Sabtu, 07 Juni 2014

Lagi-lagi Kelangkaan Gas Elpiji

Mendapatkan gas elpiji tidak sulit bagi orang kaya, kalau gas 3kg habis, bisa beli yang 12 kg, kalau 12 kg habis juga, bisa beli minyak tanah dengan harga selangit. Namun, bagi orang yang menengah ke bawah, yang uangnya hanya cukup membeli tabung gas 3kg sulit didapatkan. Kelangkaan Gas elpiji sudah sering ditemui di beberapa daerah di Indonesia.

Kalau ada pun, harga gas elpiji 3kg melambung tinggi dari harga 16 ribu rupiah, kini harganya mencapai 20 ribu rupiah. Kalau melihat situasi sekarang ini, kelangkaan elpiji lebih disebabkan oleh permainan monopoli orang-orang yang hanya ingin mengeruk keuntungan.

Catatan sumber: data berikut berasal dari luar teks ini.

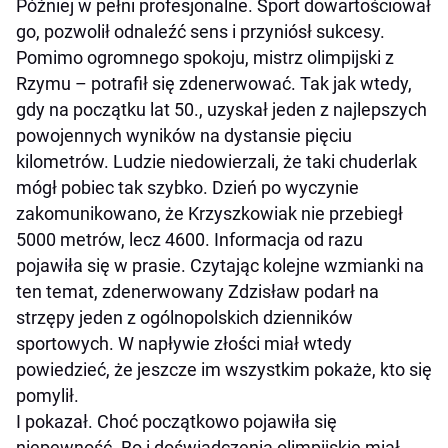
Później w pełni profesjonalne. Sport dowartościował
go, pozwolił odnaleźć sens i przyniósł sukcesy.
Pomimo ogromnego spokoju, mistrz olimpijski z
Rzymu – potrafił się zdenerwować. Tak jak wtedy,
gdy na początku lat 50., uzyskał jeden z najlepszych
powojennych wyników na dystansie pięciu
kilometrów. Ludzie niedowierzali, że taki chuderlak
mógł pobiec tak szybko. Dzień po wyczynie
zakomunikowano, że Krzyszkowiak nie przebiegł
5000 metrów, lecz 4600. Informacja od razu
pojawiła się w prasie. Czytając kolejne wzmianki na
ten temat, zdenerwowany Zdzisław podarł na
strzępy jeden z ogólnopolskich dzienników
sportowych. W napływie złości miał wtedy
powiedzieć, że jeszcze im wszystkim pokaże, kto się
pomylił.
I pokazał. Choć początkowo pojawiła się
niepewność. Bo i doświadczenia olimpijskie miał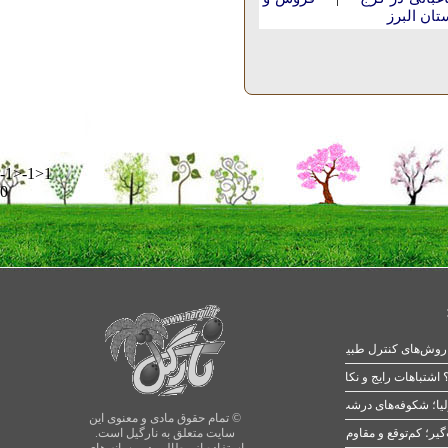
تان البرز
-1>-1>1
0
 اشتباهات رایج و نکات طلایی
یا؛ شکوفه‌های درشت در بهار
© تمام حقوق مادی و معنوی این
سایت متعلق به نارگیل است.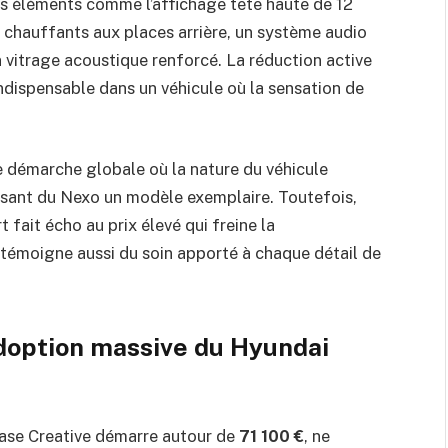
des éléments comme l’affichage tête haute de 12
et chauffants aux places arrière, un système audio
vitrage acoustique renforcé. La réduction active
indispensable dans un véhicule où la sensation de
e démarche globale où la nature du véhicule
isant du Nexo un modèle exemplaire. Toutefois,
fait écho au prix élevé qui freine la
 témoigne aussi du soin apporté à chaque détail de
’adoption massive du Hyundai
base Creative démarre autour de
71 100 €
, ne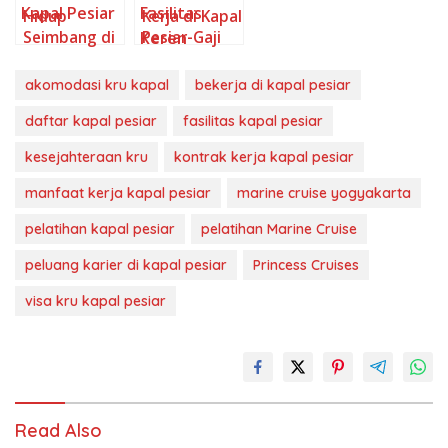
Mendaftar
Hidup
Kerja di Kapal
Seimbang di
Pesiar-Gaji
Lautan-Inilah
Fantastis &
Fasilitas Gym
Fasilitas
akomodasi kru kapal
bekerja di kapal pesiar
untuk
Keren! Yuk,
Karyawan
Kepoin!
daftar kapal pesiar
fasilitas kapal pesiar
Kapal Pesiar
kesejahteraan kru
kontrak kerja kapal pesiar
manfaat kerja kapal pesiar
marine cruise yogyakarta
pelatihan kapal pesiar
pelatihan Marine Cruise
peluang karier di kapal pesiar
Princess Cruises
visa kru kapal pesiar
Read Also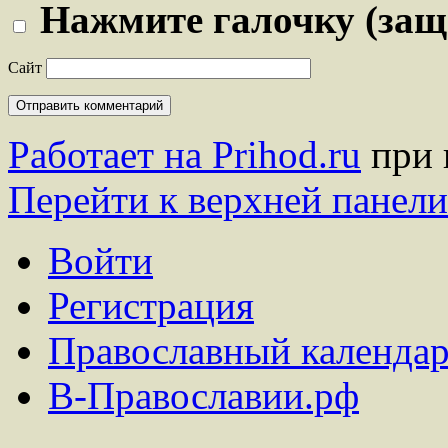
Нажмите галочку (защ
Сайт
Работает на Prihod.ru
при 
Перейти к верхней панели
Войти
Регистрация
Православный календар
В-Православии.рф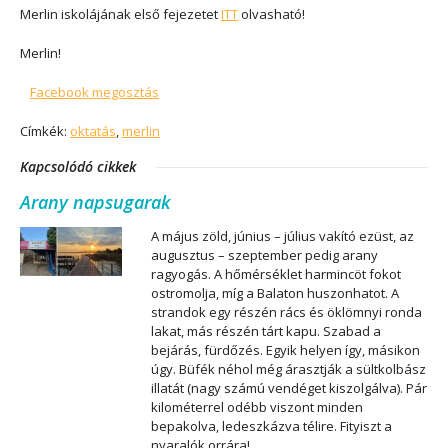
Merlin iskolájának első fejezetet
ITT
olvasható!
Merlin!
Facebook megosztás
Címkék:
oktatás
,
merlin
Kapcsolódó cikkek
Arany napsugarak
A május zöld, június – július vakító ezüst, az
augusztus – szeptember pedig arany
ragyogás. A hőmérséklet harmincöt fokot
ostromolja, míg a Balaton huszonhatot. A
strandok egy részén rács és öklömnyi ronda
lakat, más részén tárt kapu. Szabad a
bejárás, fürdőzés. Egyik helyen így, másikon
úgy. Büfék néhol még árasztják a sültkolbász
illatát (nagy számú vendéget kiszolgálva). Pár
kilométerrel odébb viszont minden
bepakolva, ledeszkázva télire. Fityiszt a
nyaralók orrára!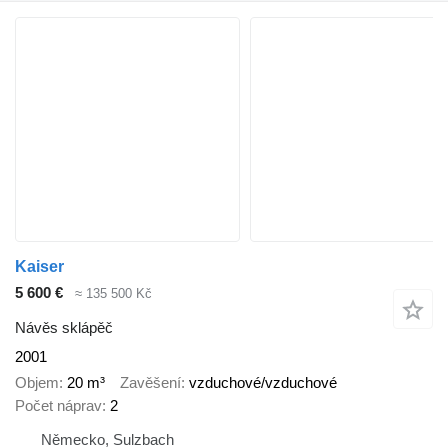
Kaiser
5 600 €
≈ 135 500 Kč
Návěs sklápěč
2001
Objem
20 m³
Zavěšení
vzduchové/vzduchové
Počet náprav
2
Německo, Sulzbach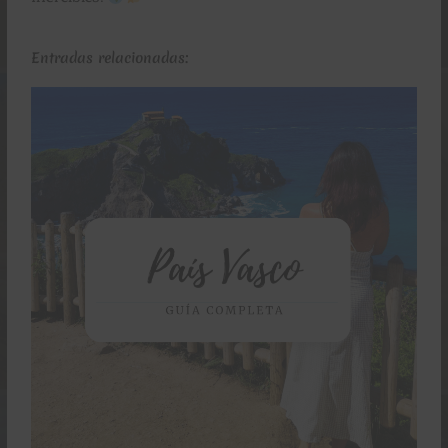
Entradas relacionadas: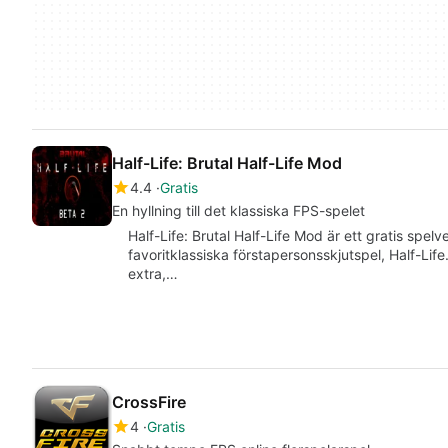
Half-Life: Brutal Half-Life Mod
4.4
Gratis
En hyllning till det klassiska FPS-spelet
Half-Life: Brutal Half-Life Mod är ett gratis spel
favoritklassiska förstapersonsskjutspel, Half-L
extra,…
CrossFire
4
Gratis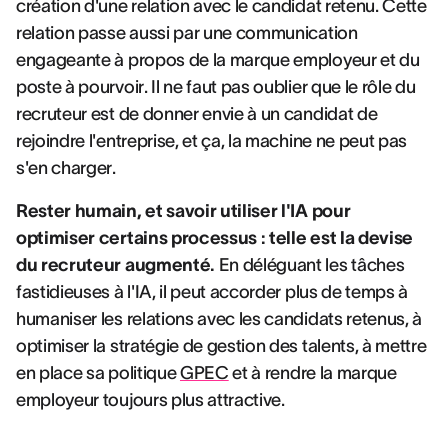
création d'une relation avec le candidat retenu. Cette
relation passe aussi par une communication
engageante à propos de la marque employeur et du
poste à pourvoir. Il ne faut pas oublier que le rôle du
recruteur est de donner envie à un candidat de
rejoindre l'entreprise, et ça, la machine ne peut pas
s'en charger.
Rester humain, et savoir utiliser l'IA pour
optimiser certains processus : telle est la devise
du recruteur augmenté.
En déléguant les tâches
fastidieuses à l'IA, il peut accorder plus de temps à
humaniser les relations avec les candidats retenus, à
optimiser la stratégie de gestion des talents, à mettre
en place sa politique
GPEC
et à rendre la marque
employeur toujours plus attractive.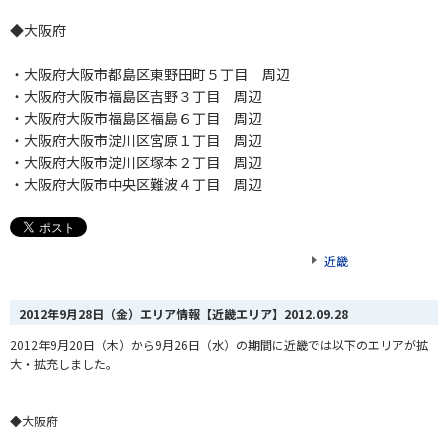
◆大阪府
・大阪府大阪市都島区東野田町５丁目 周辺
・大阪府大阪市福島区吉野３丁目 周辺
・大阪府大阪市福島区福島６丁目 周辺
・大阪府大阪市淀川区宮原１丁目 周辺
・大阪府大阪市淀川区塚本２丁目 周辺
・大阪府大阪市中央区難波４丁目 周辺
近畿
2012年9月28日（金）エリア情報【近畿エリア】
2012.09.28
2012年9月20日（木）から9月26日（水）の期間に近畿では以下のエリアが拡
大・拡充しました。
◆大阪府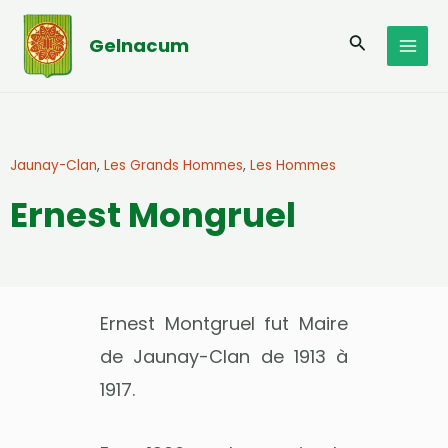
Aller
MAI
au
Recherche
Gelnacum
MEN
contenu
Jaunay-Clan
,
Les Grands Hommes
,
Les Hommes
Ernest Mongruel
Ernest Montgruel fut Maire
de Jaunay-Clan de 1913 à
1917.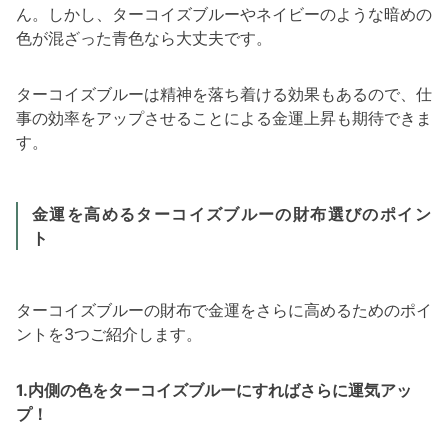
ん。しかし、ターコイズブルーやネイビーのような暗めの
色が混ざった青色なら大丈夫です。
ターコイズブルーは精神を落ち着ける効果もあるので、仕
事の効率をアップさせることによる金運上昇も期待できま
す。
金運を高めるターコイズブルーの財布選びのポイン
ト
ターコイズブルーの財布で金運をさらに高めるためのポイ
ントを3つご紹介します。
1.内側の色をターコイズブルーにすればさらに運気アッ
プ！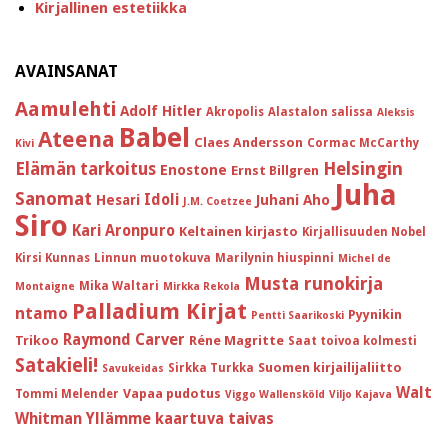
Kirjallinen estetiikka
AVAINSANAT
Aamulehti
Adolf Hitler
Akropolis
Alastalon salissa
Aleksis
Babel
Ateena
Claes Andersson
Cormac McCarthy
Kivi
Helsingin
Elämän tarkoitus
Enostone
Ernst Billgren
Juha
Sanomat
Idoli
Hesari
Juhani Aho
J.M. Coetzee
Siro
Kari Aronpuro
Keltainen kirjasto
Kirjallisuuden Nobel
Kirsi Kunnas
Linnun muotokuva
Marilynin hiuspinni
Michel de
Musta runokirja
Mika Waltari
Montaigne
Mirkka Rekola
Palladium Kirjat
ntamo
Pyynikin
Pentti Saarikoski
Raymond Carver
Trikoo
Réne Magritte
Saat toivoa kolmesti
Satakieli!
Suomen kirjailijaliitto
Sirkka Turkka
Savukeidas
Walt
Vapaa pudotus
Tommi Melender
Viggo Wallensköld
Viljo Kajava
Whitman
Yllämme kaartuva taivas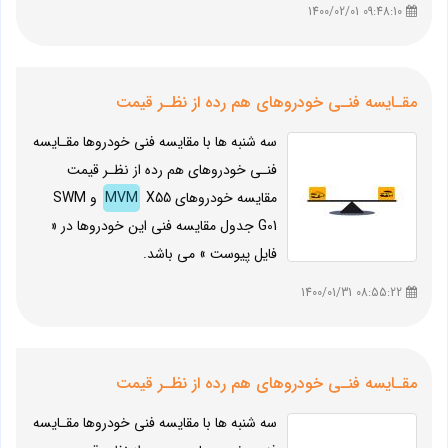
09:48:10 1400/02/01
مقـایسه فنـی خودروهای هم رده از نظـر قیمت
سه شنبه ها با مقایسه فنی خودروها مقـایسه
فنـی خودروهای هم رده از نظـر قیمت
مقایسه خودروهای
MVM
X55 و SWM
G01 جدول مقایسه فنی این خودروها در «
فایل پیوست » می باشد.
08:55:22 1400/01/31
مقـایسه فنـی خودروهای هم رده از نظـر قیمت
سه شنبه ها با مقایسه فنی خودروها مقـایسه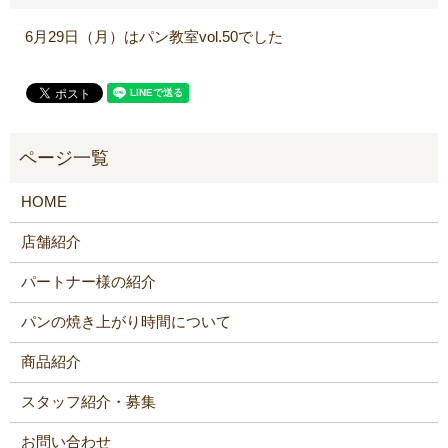
6月29日（月）はパン教室vol.50でした
HOME
店舗紹介
パートナー様の紹介
パンの焼き上がり時間について
商品紹介
スタッフ紹介・募集
お問い合わせ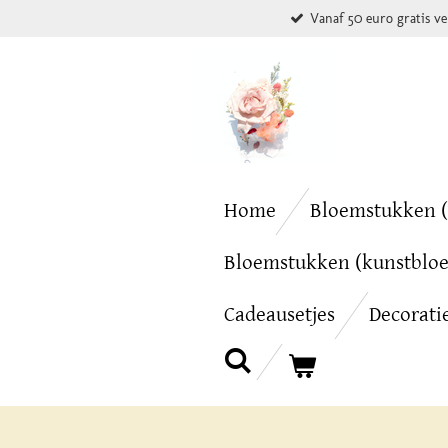
Vanaf 50 euro gratis v
Ga
direct
naar
de
hoofdinhoud
Home
Bloemstukken (
Bloemstukken (kunstblo
Cadeausetjes
Decorati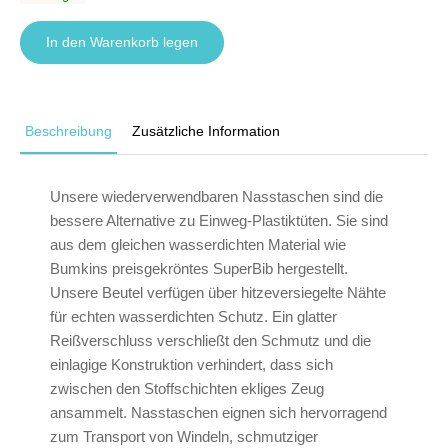
In den Warenkorb legen
Beschreibung
Zusätzliche Information
Unsere wiederverwendbaren Nasstaschen sind die
bessere Alternative zu Einweg-Plastiktüten. Sie sind
aus dem gleichen wasserdichten Material wie
Bumkins preisgekröntes SuperBib hergestellt.
Unsere Beutel verfügen über hitzeversiegelte Nähte
für echten wasserdichten Schutz. Ein glatter
Reißverschluss verschließt den Schmutz und die
einlagige Konstruktion verhindert, dass sich
zwischen den Stoffschichten ekliges Zeug
ansammelt. Nasstaschen eignen sich hervorragend
zum Transport von Windeln, schmutziger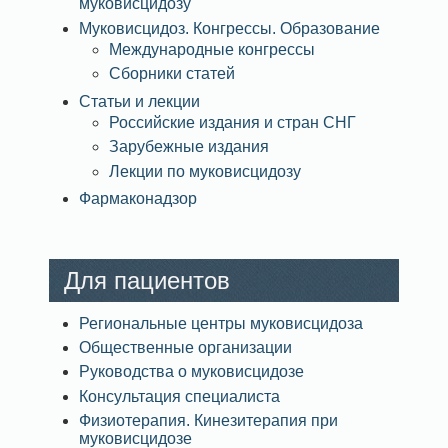
муковисцидозу
Муковисцидоз. Конгрессы. Образование
Международные конгрессы
Сборники статей
Статьи и лекции
Российские издания и стран СНГ
Зарубежные издания
Лекции по муковисцидозу
Фармаконадзор
Для пациентов
Региональные центры муковисцидоза
Общественные организации
Руководства о муковисцидозе
Консультация специалиста
Физиотерапия. Кинезитерапия при
муковисцидозе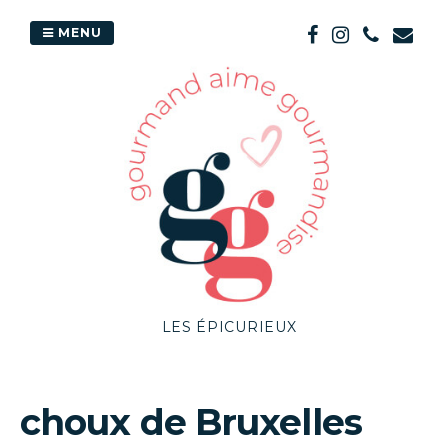
Passer
au
MENU
contenu
LES ÉPICURIEUX
choux de Bruxelles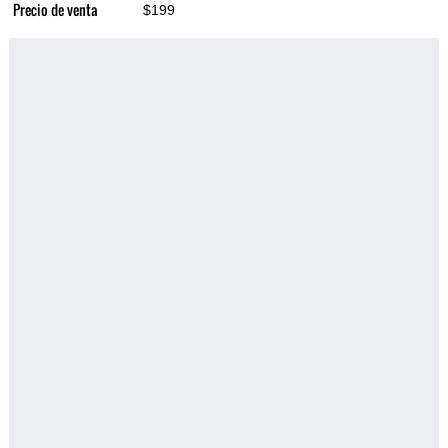
Precio de venta
$199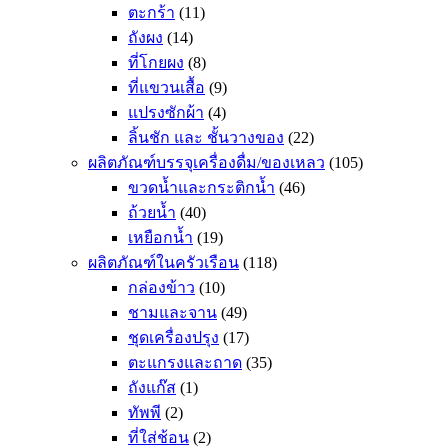
ตะกร้า
(11)
ถังผง
(14)
ที่โกยผง
(8)
ที่แขวนเสื้อ
(9)
แปรงซักผ้า
(4)
ลิ้นชัก และ ชั้นวางของ
(22)
ผลิตภัณฑ์บรรจุเครื่องดื่ม/ของเหลว
(105)
ขวดน้ำและกระติกน้ำ
(46)
ถ้วยน้ำ
(40)
เหยือกน้ำ
(19)
ผลิตภัณฑ์ในครัวเรือน
(118)
กล่องข้าว
(10)
ชามและจาน
(49)
ชุดเครื่องปรุง
(17)
ตะแกรงและถาด
(35)
ถังแก๊ส
(1)
ทัพพี
(2)
ที่ใส่ช้อน
(2)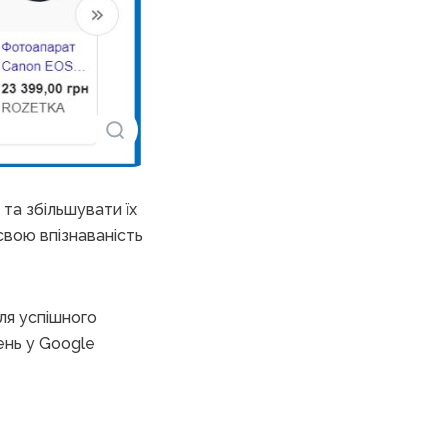
та збільшувати їх
свою впізнаваність
Для успішного
ень у Google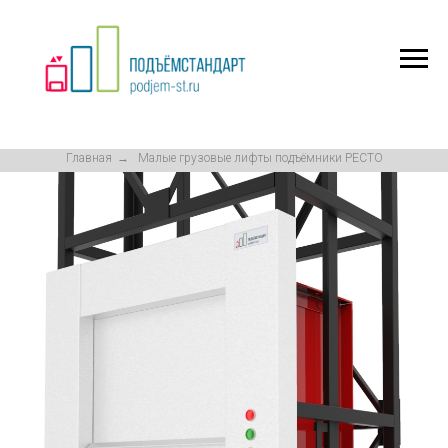
Главная
→
Малые грузовые лифты подъёмники РЕСТО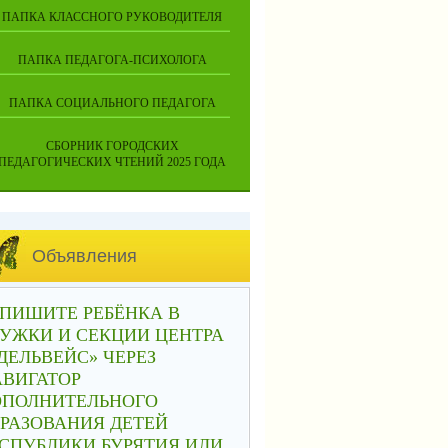
ПАПКА КЛАССНОГО РУКОВОДИТЕЛЯ
ПАПКА ПЕДАГОГА-ПСИХОЛОГА
ПАПКА СОЦИАЛЬНОГО ПЕДАГОГА
СБОРНИК ГОРОДСКИХ
ПЕДАГОГИЧЕСКИХ ЧТЕНИЙ 2025 ГОДА
Объявления
ПИШИТЕ РЕБЁНКА В
УЖКИ И СЕКЦИИ ЦЕНТРА
ДЕЛЬВЕЙС» ЧЕРЕЗ
АВИГАТОР
ОПОЛНИТЕЛЬНОГО
РАЗОВАНИЯ ДЕТЕЙ
СПУБЛИКИ БУРЯТИЯ ИЛИ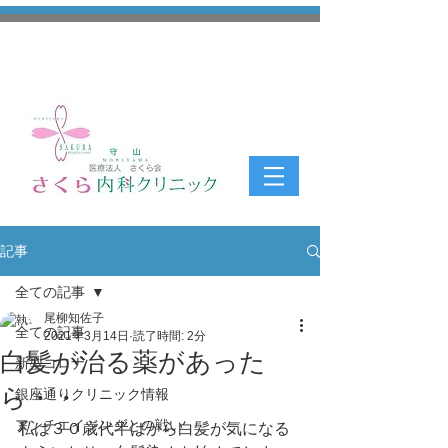
記事
全ての記事
尾柳知佐子
全ての記事
2021年3月14日
読了時間: 2分
白髪が治る薬があった
新型コロナ
ら・・
銀座通りクリニック情報
アンチエイジングとの戦い
私は３０歳代半ばから白髪が気になる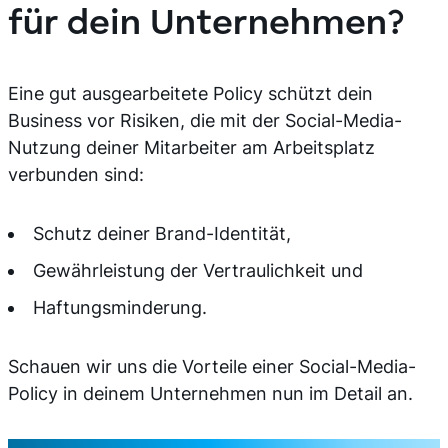
für dein Unternehmen?
Eine gut ausgearbeitete Policy schützt dein
Business vor Risiken, die mit der Social-Media-
Nutzung deiner Mitarbeiter am Arbeitsplatz
verbunden sind:
Schutz deiner Brand-Identität,
Gewährleistung der Vertraulichkeit und
Haftungsminderung.
Schauen wir uns die Vorteile einer Social-Media-
Policy in deinem Unternehmen nun im Detail an.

Dampaknya, masyarakat yang sudah terbiasa memakai gas elpiji kebingungan mencari alternatif untuk mengatasi kelangkaan elpiji. Masyarakat yang sudah terbiasa memakai tabung gas elpiji 3kg, harus beralih ke jaman Flinstoon, kembali mengumpulkan kayu-kayu bekas, akar pohon, ampas kayu, ranting, dan berbagai bahan bakar alami yang ada di sekitar rumah untuk kelangsungan dapur supaya terus berasap.

Dimanakah para pemimpin negeri ini yang peduli pada rakyat kecil? Kalau urusan untuk mengenyangkan perut rakyat sudah tidak bisa, bagaimana rakyat mau bersimpati. Rakyat kecil memang sepertinya akan dibiarkan kecil dan terus kelaparan sementara mereka yang duduk di singgasana pemerintahan sedang asyik menikmati gelimpangan harta uang rakyat.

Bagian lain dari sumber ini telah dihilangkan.